Atento o estatuído no art. 422° do C.P.P.M., em sede de exame preliminar, e considerando-se, (em síntese), que o recurso tinha sido apresentado “após o prazo legal de 30 dias a contar do trânsito em julgado do Acórdão recorrido”, suscitou o ora relator a questão da “extemporaneidade do recurso”, consignando-se que o mesmo não devia ser admitido; (cfr., fls. 118 a 120-v).

*

Notificados para, querendo, sobre tal questão dizerem o que por bem entendessem, veio o Exmo. Ilustre Procurador Adjunto opinar no sentido de que se verificava a referida “extemporaneidade”, batendo-se o recorrente pela tempestividade do seu recurso; (cfr., fls. 122 e 123 a 128).

*

Adequadamente processados os autos, e colhidos os vistos dos Mmos Juízes-Adjuntos, cumpre decidir; (cfr., art. 423° do C.P.P.M.).

A tanto se passa.

Fundamentação

2. Em causa estando um “recurso – extraordinário – para a fixação de jurisprudência”, mostra-se-nos desde já adequado recordar a seguinte consideração pelo Prof. A. dos Reis tecida a propósito das “razões da admissibilidade de recursos contra decisões transitadas em julgado”: “Justifica-se assim: pode suceder que a sentença tenha sido proferida em condições de tal maneira irregulares e viciosas, que o interesse superior da justiça deva prevalecer sobre o interesse social da segurança e certeza. Quer dizer, o recurso extraordinário pressupõe um vício estranho e anormal na pronúncia jurisdicional, vício tão grave e tão infeccioso, que não deva ser coberto e sanado pela autoridade do caso julgado.
O respeito e homenagem pelo caso julgado cede perante a necessidade irreprimível de dar satisfação a um alto clamor de justiça”; (in “C.P.C. Anotado”, Vol. V, pág. 216 e 217).

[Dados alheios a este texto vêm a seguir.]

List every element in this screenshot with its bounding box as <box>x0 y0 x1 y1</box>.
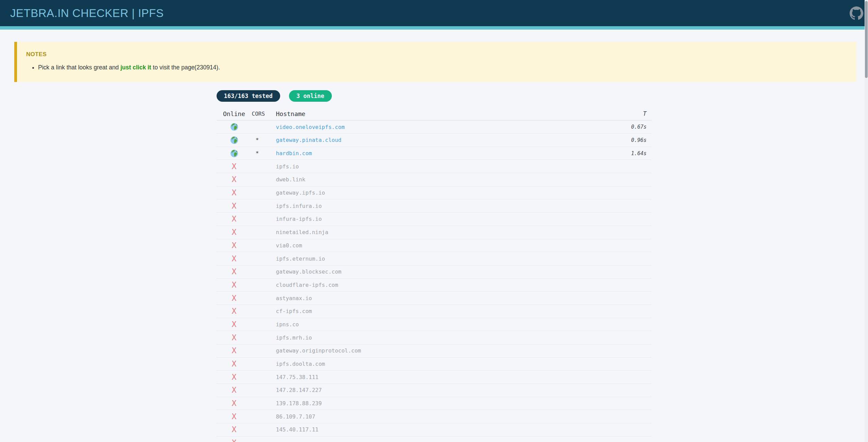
column-header-online: Online <box>217 110 252 117</box>
column-header-cors: CORS <box>252 111 263 117</box>
hostname-text: ipns.co <box>276 321 299 328</box>
badge-label: 3 online <box>296 93 324 99</box>
hostname-cell: ninetailed.ninja <box>263 229 597 235</box>
online-status-cell: X <box>217 413 252 421</box>
hostname-text: gateway.originprotocol.com <box>276 347 361 354</box>
hostname-cell: ipns.co <box>263 321 597 328</box>
table-row: X gateway.blocksec.com <box>217 265 652 279</box>
table-row: X astyanax.io <box>217 292 652 305</box>
hostname-cell: ipfs.mrh.io <box>263 334 597 341</box>
table-row: X ninetailed.ninja <box>217 226 652 239</box>
online-status-cell: X <box>217 123 252 131</box>
table-row: X gateway.ipfs.io <box>217 186 652 200</box>
hostname-text: ipfs.mrh.io <box>276 334 312 341</box>
online-status-cell: X <box>217 149 252 158</box>
table-row: X * gateway.pinata.cloud 0.96s <box>217 134 652 147</box>
hostname-cell: gateway.pinata.cloud <box>263 137 597 143</box>
badge-label: 163/163 tested <box>224 93 273 99</box>
globe-icon <box>230 123 238 131</box>
hostname-cell: astyanax.io <box>263 295 597 301</box>
hostname-text: ninetailed.ninja <box>276 229 328 235</box>
hostname-cell: cloudflare-ipfs.com <box>263 282 597 288</box>
hostname-cell: video.oneloveipfs.com <box>263 124 597 130</box>
hostname-text: ipfs.io <box>276 163 299 170</box>
table-row: X ipfs.mrh.io <box>217 331 652 344</box>
scrollbar-track[interactable] <box>865 0 868 442</box>
table-row: X cf-ipfs.com <box>217 305 652 318</box>
x-icon: X <box>232 359 237 368</box>
x-icon: X <box>232 320 237 329</box>
hostname-text[interactable]: gateway.pinata.cloud <box>276 137 342 143</box>
table-row: X cloudflare-ipfs.com <box>217 279 652 292</box>
column-header-hostname: Hostname <box>263 110 597 117</box>
online-status-cell: X <box>217 176 252 183</box>
column-header-time: T <box>597 110 652 117</box>
online-status-cell: X <box>217 294 252 302</box>
table-row: X gateway.originprotocol.com <box>217 344 652 358</box>
github-link[interactable] <box>850 6 863 20</box>
hostname-cell: gateway.blocksec.com <box>263 268 597 275</box>
x-icon: X <box>232 294 237 302</box>
online-status-cell: X <box>217 321 252 328</box>
x-icon: X <box>232 201 237 210</box>
hostname-text: 139.178.88.239 <box>276 400 322 407</box>
gateway-table: Online CORS Hostname T X video.oneloveip… <box>217 108 652 442</box>
notes-heading: NOTES <box>26 51 846 58</box>
online-status-cell: X <box>217 386 252 394</box>
table-row: X 147.75.38.111 <box>217 371 652 384</box>
x-icon: X <box>232 333 237 342</box>
hostname-cell: ipfs.io <box>263 163 597 170</box>
hostname-text: 86.109.7.107 <box>276 413 316 420</box>
hostname-text[interactable]: hardbin.com <box>276 150 312 157</box>
x-icon: X <box>232 346 237 355</box>
hostname-text: cloudflare-ipfs.com <box>276 282 338 288</box>
hostname-text: infura-ipfs.io <box>276 216 322 222</box>
hostname-text: via0.com <box>276 242 302 249</box>
online-status-cell: X <box>217 307 252 315</box>
online-status-cell: X <box>217 202 252 210</box>
table-row: X ipfs.eternum.io <box>217 252 652 265</box>
hostname-cell: cf-ipfs.com <box>263 308 597 314</box>
status-badges: 163/163 tested 3 online <box>217 90 652 102</box>
hostname-text: 147.28.147.227 <box>276 387 322 393</box>
notes-list: Pick a link that looks great and just cl… <box>26 64 846 72</box>
table-row: X ipfs.io <box>217 160 652 173</box>
hostname-cell: 147.75.38.111 <box>263 374 597 380</box>
hostname-text: dweb.link <box>276 176 306 183</box>
table-row: X infura-ipfs.io <box>217 213 652 226</box>
hostname-cell: hardbin.com <box>263 150 597 157</box>
notes-text-pre: Pick a link that looks great and <box>38 64 120 71</box>
table-row: X 147.28.147.227 <box>217 384 652 397</box>
online-status-cell: X <box>217 255 252 263</box>
x-icon: X <box>232 228 237 236</box>
x-icon: X <box>232 188 237 197</box>
hostname-cell: ipfs.infura.io <box>263 203 597 209</box>
top-bar: JETBRA.IN CHECKER | IPFS <box>0 0 868 26</box>
table-row: X <box>217 437 652 442</box>
online-status-cell: X <box>217 399 252 407</box>
x-icon: X <box>232 214 237 223</box>
online-status-cell: X <box>217 136 252 144</box>
hostname-text: ipfs.doolta.com <box>276 361 325 367</box>
x-icon: X <box>232 399 237 408</box>
main-content: 163/163 tested 3 online Online CORS Host… <box>217 90 652 442</box>
hostname-text: gateway.blocksec.com <box>276 268 342 275</box>
hostname-text: astyanax.io <box>276 295 312 301</box>
online-status-cell: X <box>217 334 252 342</box>
x-icon: X <box>232 254 237 263</box>
hostname-cell: via0.com <box>263 242 597 249</box>
online-status-cell: X <box>217 189 252 197</box>
hostname-text: 145.40.117.11 <box>276 426 319 433</box>
github-octocat-icon <box>850 6 863 20</box>
online-status-cell: X <box>217 242 252 249</box>
online-status-cell: X <box>217 215 252 223</box>
scrollbar-thumb[interactable] <box>865 1 868 78</box>
cors-cell: * <box>252 150 263 157</box>
hostname-cell: 145.40.117.11 <box>263 426 597 433</box>
online-status-cell: X <box>217 360 252 368</box>
table-row: X dweb.link <box>217 173 652 186</box>
x-icon: X <box>232 386 237 394</box>
hostname-text: gateway.ipfs.io <box>276 190 325 196</box>
hostname-text[interactable]: video.oneloveipfs.com <box>276 124 345 130</box>
table-row: X * hardbin.com 1.64s <box>217 147 652 160</box>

Mais recentemente, e abordando a mesma questão considerou igualmente Gama Lobo que:

“A legitimidade do Direito assegura-se também pela sua capacidade de julgar casos iguais ou semelhantes de forma igual ou semelhante. Por tal razão o ordenamento jurídico prevê este mecanismo de fixação de jurisprudência, que mais não visa do que uniformizar as interpretações jurídicas e a sua aplicação, garantindo a coerência e a estabilidade da jurisprudência. E se alguma critica há a fazer a este sistema é a de que devia haver mais decisões uniformizantes, para gerar mais tranquilidade dos operadores judiciários e credibilidade da Justiça. (…)”; (in “C.P.P. Anotado”, Almedina, pág. 878).

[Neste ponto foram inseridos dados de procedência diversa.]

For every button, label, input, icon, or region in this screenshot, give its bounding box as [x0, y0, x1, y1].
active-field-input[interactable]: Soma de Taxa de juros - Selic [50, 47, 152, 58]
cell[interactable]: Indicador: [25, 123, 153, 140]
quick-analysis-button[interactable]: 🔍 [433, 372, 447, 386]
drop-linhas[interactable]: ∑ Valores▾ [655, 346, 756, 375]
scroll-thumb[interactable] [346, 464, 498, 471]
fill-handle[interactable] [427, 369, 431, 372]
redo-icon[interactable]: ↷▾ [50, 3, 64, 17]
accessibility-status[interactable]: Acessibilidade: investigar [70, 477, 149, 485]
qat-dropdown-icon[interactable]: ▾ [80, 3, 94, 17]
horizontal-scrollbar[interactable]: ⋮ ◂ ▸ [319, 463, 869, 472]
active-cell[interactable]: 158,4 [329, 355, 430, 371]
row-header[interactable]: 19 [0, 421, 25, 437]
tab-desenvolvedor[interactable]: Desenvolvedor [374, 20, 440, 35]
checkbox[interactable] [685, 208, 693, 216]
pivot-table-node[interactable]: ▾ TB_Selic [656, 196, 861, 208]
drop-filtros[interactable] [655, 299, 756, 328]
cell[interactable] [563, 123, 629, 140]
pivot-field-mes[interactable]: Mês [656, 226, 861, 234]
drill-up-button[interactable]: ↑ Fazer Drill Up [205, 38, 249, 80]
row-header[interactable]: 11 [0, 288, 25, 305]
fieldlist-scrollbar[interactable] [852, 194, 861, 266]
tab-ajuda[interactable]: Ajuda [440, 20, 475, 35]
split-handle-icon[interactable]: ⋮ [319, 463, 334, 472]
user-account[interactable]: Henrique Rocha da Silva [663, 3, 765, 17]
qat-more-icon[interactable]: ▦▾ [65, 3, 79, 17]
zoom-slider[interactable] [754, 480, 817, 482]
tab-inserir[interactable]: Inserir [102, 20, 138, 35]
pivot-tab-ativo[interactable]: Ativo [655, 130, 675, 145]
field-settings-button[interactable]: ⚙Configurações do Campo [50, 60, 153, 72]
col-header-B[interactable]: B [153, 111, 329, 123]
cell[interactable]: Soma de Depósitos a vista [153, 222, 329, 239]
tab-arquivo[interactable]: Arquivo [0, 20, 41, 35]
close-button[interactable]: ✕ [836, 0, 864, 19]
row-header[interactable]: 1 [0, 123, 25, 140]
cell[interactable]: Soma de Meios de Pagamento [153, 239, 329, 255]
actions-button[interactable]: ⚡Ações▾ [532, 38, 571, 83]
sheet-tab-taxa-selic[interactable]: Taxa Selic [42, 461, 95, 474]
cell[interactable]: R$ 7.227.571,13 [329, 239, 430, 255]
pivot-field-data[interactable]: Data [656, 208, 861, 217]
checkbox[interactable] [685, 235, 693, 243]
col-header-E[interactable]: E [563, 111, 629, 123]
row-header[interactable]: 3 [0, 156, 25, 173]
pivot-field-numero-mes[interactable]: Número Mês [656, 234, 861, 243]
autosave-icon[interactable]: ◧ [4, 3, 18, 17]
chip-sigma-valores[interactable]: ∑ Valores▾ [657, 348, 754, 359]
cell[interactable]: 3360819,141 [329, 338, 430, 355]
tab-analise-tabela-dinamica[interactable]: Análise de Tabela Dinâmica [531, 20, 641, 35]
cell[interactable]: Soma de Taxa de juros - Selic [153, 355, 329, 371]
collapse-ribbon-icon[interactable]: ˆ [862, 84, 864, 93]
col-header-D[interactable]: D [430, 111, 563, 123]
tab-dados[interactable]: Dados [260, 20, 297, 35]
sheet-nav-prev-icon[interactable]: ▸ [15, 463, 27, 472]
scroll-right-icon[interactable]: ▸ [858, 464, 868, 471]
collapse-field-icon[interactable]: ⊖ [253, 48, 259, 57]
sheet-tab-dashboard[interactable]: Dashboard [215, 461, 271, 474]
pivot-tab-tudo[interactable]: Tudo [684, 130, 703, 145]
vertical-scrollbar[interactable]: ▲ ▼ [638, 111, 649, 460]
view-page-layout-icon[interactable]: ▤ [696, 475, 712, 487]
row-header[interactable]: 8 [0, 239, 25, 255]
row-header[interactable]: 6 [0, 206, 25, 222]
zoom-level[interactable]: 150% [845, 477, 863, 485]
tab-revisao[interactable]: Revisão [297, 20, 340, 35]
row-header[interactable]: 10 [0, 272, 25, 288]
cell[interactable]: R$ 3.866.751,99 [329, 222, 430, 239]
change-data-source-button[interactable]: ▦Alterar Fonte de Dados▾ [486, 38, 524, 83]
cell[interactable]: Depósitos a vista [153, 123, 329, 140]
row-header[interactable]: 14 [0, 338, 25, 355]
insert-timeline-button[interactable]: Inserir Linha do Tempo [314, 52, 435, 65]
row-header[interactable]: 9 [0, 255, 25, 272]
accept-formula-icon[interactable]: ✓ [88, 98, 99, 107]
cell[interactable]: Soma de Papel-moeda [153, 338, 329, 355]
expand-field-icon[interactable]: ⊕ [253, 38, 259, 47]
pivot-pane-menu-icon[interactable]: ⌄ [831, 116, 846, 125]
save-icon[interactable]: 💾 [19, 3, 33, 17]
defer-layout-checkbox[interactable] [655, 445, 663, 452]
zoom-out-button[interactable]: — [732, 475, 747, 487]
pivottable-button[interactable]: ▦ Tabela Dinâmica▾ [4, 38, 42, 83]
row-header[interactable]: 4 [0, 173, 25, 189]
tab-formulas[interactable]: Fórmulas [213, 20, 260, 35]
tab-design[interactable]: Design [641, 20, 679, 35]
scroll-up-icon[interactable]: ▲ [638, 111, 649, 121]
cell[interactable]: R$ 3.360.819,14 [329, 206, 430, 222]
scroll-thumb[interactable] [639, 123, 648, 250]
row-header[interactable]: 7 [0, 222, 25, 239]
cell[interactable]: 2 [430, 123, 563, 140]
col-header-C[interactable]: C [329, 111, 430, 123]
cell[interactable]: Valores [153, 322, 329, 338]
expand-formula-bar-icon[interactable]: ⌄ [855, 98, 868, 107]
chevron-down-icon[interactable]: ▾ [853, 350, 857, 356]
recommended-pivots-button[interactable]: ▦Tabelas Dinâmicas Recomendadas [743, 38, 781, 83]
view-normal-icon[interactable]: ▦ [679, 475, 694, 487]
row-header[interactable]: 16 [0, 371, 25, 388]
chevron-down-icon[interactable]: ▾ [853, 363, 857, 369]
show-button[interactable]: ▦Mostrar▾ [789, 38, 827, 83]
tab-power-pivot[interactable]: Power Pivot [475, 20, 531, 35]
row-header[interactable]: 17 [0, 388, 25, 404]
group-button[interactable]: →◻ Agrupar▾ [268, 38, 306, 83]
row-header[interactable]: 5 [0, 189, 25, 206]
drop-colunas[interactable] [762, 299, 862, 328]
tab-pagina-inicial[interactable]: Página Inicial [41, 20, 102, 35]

Isto dito – e como nota Manuel Leal-Henriques in, “Anotação e Comentário ao C.P.P.M.”, Vol. III, pág. 370 – importa atentar que o “recurso para fixação de jurisprudência é um mecanismo que se desenvolve em duas fases:
- uma fase preliminar – com carácter meramente formal e que se destina exclusivamente a verificar se estão reunidos os requisitos ou pressupostos enumerados na lei para a sua admissibilidade;
- uma fase final ou subsequente - com carácter substancial ou de fundo e que tem como objectivo proceder ao julgamento de mérito, isto é, decidir qual a interpretação que deve ser dada à lei aplicável à questão sob conflito, fixando consequentemente jurisprudência.
Esta fase, como é bom de ver, só terá lugar se o recurso passar à triagem da fase preliminar”.

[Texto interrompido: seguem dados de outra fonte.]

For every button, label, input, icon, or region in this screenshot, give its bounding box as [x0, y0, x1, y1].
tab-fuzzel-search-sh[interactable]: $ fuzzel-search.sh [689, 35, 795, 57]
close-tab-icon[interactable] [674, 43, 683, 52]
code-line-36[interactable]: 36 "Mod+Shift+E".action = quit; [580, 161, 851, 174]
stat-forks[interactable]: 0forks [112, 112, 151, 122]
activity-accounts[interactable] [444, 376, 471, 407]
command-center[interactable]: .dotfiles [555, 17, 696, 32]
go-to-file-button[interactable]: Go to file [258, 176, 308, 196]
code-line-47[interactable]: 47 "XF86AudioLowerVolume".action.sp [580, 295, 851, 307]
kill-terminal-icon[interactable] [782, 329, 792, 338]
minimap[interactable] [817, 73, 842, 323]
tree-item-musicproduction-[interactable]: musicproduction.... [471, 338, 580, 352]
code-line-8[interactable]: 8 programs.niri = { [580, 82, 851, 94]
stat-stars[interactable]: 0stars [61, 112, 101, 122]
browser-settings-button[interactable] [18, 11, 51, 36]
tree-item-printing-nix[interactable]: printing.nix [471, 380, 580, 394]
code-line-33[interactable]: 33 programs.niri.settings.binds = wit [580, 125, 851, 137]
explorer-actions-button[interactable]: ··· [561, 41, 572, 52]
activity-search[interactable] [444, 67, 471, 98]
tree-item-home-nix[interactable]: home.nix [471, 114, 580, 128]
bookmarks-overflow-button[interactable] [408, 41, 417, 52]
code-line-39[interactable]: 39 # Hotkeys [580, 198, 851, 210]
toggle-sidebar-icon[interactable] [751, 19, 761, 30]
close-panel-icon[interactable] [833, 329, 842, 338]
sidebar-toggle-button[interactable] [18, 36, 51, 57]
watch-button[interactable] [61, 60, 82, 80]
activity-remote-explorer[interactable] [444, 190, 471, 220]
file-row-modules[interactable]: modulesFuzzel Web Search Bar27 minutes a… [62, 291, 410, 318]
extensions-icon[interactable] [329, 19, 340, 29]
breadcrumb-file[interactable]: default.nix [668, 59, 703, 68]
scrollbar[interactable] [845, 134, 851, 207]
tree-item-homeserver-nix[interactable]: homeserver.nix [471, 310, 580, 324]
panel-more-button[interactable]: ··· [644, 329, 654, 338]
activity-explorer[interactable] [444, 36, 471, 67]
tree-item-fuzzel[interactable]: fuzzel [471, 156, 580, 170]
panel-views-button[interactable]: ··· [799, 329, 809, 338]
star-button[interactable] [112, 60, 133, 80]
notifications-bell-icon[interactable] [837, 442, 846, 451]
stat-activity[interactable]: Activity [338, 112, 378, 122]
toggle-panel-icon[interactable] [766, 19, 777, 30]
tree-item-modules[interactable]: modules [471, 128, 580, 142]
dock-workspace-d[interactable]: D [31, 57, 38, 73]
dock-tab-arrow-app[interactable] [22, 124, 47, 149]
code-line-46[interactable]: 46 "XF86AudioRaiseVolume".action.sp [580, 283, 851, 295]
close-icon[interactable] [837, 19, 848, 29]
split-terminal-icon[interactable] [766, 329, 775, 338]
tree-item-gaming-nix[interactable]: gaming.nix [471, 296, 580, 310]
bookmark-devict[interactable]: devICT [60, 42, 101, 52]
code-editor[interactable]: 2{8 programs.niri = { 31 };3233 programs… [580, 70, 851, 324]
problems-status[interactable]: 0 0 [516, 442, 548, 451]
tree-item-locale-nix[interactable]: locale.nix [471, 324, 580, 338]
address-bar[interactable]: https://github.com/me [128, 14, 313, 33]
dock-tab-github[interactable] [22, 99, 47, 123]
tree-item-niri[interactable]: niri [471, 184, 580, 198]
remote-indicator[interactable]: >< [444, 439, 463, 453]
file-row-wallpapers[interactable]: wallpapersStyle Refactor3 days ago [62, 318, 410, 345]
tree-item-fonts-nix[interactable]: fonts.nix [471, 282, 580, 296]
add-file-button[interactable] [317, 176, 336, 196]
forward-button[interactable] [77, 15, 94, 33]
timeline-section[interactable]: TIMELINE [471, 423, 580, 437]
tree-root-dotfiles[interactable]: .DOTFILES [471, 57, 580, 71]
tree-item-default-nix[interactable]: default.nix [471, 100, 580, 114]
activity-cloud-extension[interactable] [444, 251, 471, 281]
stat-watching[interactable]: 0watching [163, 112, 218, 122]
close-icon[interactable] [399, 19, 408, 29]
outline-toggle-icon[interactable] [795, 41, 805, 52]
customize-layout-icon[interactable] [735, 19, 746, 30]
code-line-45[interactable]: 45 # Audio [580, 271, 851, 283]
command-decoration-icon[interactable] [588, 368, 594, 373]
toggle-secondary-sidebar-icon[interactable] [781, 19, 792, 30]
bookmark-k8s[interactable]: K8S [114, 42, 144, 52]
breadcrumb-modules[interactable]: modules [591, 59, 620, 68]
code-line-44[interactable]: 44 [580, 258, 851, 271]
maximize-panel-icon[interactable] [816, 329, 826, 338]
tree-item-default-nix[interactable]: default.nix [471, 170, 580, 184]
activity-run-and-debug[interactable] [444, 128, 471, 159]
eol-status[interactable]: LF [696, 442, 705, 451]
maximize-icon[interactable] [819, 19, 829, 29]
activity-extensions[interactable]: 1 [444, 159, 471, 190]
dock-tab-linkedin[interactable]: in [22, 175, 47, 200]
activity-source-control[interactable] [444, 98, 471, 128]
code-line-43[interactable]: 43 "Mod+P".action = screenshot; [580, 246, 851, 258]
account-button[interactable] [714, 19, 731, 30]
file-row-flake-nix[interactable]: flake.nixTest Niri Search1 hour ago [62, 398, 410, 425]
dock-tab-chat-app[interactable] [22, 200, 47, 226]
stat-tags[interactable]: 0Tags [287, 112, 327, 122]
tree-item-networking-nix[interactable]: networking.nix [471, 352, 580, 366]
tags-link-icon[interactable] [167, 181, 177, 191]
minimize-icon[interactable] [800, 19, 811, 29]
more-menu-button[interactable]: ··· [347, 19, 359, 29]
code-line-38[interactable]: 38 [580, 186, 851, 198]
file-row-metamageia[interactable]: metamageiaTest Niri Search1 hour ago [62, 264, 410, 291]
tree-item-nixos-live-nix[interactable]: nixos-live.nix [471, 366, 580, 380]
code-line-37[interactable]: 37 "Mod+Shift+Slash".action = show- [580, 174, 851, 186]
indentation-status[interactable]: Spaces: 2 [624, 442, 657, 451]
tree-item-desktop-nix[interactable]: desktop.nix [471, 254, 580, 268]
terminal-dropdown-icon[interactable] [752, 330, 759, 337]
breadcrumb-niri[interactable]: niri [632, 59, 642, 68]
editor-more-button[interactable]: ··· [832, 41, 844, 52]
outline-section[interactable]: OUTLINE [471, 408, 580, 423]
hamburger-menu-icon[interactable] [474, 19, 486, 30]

Em face da “questão” suscitada em sede de exame preliminar – quanto à “tempestividade e (consequente) admissibilidade do presente recurso” – e sendo este o momento para a sua apreciação e decisão, vejamos.

Pois bem, (como se deixou adiantado), é sabido que a Lei – no caso – processual penal, (agora aqui em causa face à “natureza dos processos” cujas decisões pelo recorrente são consideradas em oposição), faz depender a “admissibilidade” do “recurso extraordinário para fixação de jurisprudência” da verificação de determinados pressupostos.

Uns, de natureza “formal”, e outros, de natureza “substancial”.

Entre os primeiros, a lei enumera: a legitimidade dos recorrentes, a interposição de recurso no prazo de 30 dias posteriores ao trânsito em julgado do acórdão recorrido, a identificação do acórdão com o qual o acórdão recorrido se encontre em oposição, (e, se este estiver publicado, o lugar da publicação), e a menção do seu trânsito em julgado.

Entre os segundos, conta-se: a justificação da oposição entre os acórdãos que motiva o conflito de jurisprudência e a verificação da identidade de legislação à sombra da qual foram aquelas proferidas; (cfr., art°s 419° e 420° do C.P.P.M.).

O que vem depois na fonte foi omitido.